I was going to switch to Aspen this afternoon unless the corn cob is ok? If so, should I double it with anything?

Also I was wondering, would anything like newspaper or copy paper be ok to put in the very bottom under the substrate, to soak and prevent wetness from being on the cage bottom all the time? I use to do that with my rabbits and it worked wonders on keeping odors down from the plastic (you could still smell the rabbit pee even after a strong animal safe cleaner). I don't want to use the same tactics from them to my mouse if it is not safe for him, though, so I will just wait and see what everyone says first!


----------



## Jack Garcia

With birds, they'll sometimes eat it and it swells inside them and can cause intestinal blockage. But while I've heard of this concern with mice, I've never known of a mouse to actually it it.

I've used corncob before, but always as one part of a mixture (usually along with aspen and hay). I put a little corncob in the corners, and then cover it with aspen and hay. The only problem I've ever noticed is that sometimes, some bags seem to mold rather quickly when they get wet. But I always change it immediately (because it smells gross).



> Also I was wondering, would anything like newspaper or copy paper be ok to put in the very bottom under the substrate, to soak and prevent wetness from being on the cage bottom all the time?


You can generally use newspaper, but they'll pull it up and chew it. You can also use plain baking soda in the corners (where they go to the bathroom) and if you clean the corners out mid-week and replace the corners with clean bedding, often the mice won't go to the bathroom anywhere else. Their instinct tells them to go to the bathroom in a place as far away from the nest as possible so that predators don't smell them, and in a square cage, often that's one or two corners at the other end of the nest.


----------



## Discordya

So for now as long as I don't catch him eating it, then it is okie to use the corn cob. It is $1 cheaper bag than aspen for the same amount, so it's why I was asking.

Do mice eat the hay, or what do people use hay for? I could easily get some of that to add with corn cob substrate.

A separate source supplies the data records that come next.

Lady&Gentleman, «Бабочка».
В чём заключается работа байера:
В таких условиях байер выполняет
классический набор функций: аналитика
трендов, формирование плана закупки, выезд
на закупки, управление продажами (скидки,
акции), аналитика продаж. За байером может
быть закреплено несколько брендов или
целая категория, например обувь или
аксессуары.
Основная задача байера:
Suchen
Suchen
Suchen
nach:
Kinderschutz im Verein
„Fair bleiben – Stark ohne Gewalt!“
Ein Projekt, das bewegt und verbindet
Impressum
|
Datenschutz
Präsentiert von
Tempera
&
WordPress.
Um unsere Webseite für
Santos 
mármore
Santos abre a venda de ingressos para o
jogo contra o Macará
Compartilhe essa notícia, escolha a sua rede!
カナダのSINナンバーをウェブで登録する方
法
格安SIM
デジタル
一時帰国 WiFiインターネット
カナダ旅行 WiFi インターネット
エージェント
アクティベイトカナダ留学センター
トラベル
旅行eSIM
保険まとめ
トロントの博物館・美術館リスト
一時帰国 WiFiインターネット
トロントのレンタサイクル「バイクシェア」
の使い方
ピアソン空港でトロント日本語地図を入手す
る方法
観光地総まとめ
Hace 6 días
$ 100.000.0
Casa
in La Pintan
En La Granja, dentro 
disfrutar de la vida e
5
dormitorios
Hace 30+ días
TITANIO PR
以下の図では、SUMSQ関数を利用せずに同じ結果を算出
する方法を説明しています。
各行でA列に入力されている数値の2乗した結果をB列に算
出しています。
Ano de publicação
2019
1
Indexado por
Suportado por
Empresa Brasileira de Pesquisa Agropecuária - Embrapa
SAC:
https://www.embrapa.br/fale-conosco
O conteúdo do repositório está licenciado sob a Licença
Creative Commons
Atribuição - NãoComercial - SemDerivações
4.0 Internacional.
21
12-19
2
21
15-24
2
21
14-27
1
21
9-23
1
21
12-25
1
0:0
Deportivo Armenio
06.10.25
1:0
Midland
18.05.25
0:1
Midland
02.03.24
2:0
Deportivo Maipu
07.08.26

The reason I asked about newspaper was because when I had quail and rabbits, I noticed that when I clean the cage the bottom is wet from water droplets from the bottles or their pee, and it is hard to get the smell off the plastic. I used newspaper with them and it helped keep the actual cage clean. I don't have much issue with smell AT THE MOMENT. I keep his cage fairly clean and like that, but I just hate knowing that there is wet on the cage itself all the time. It just bugs me!


----------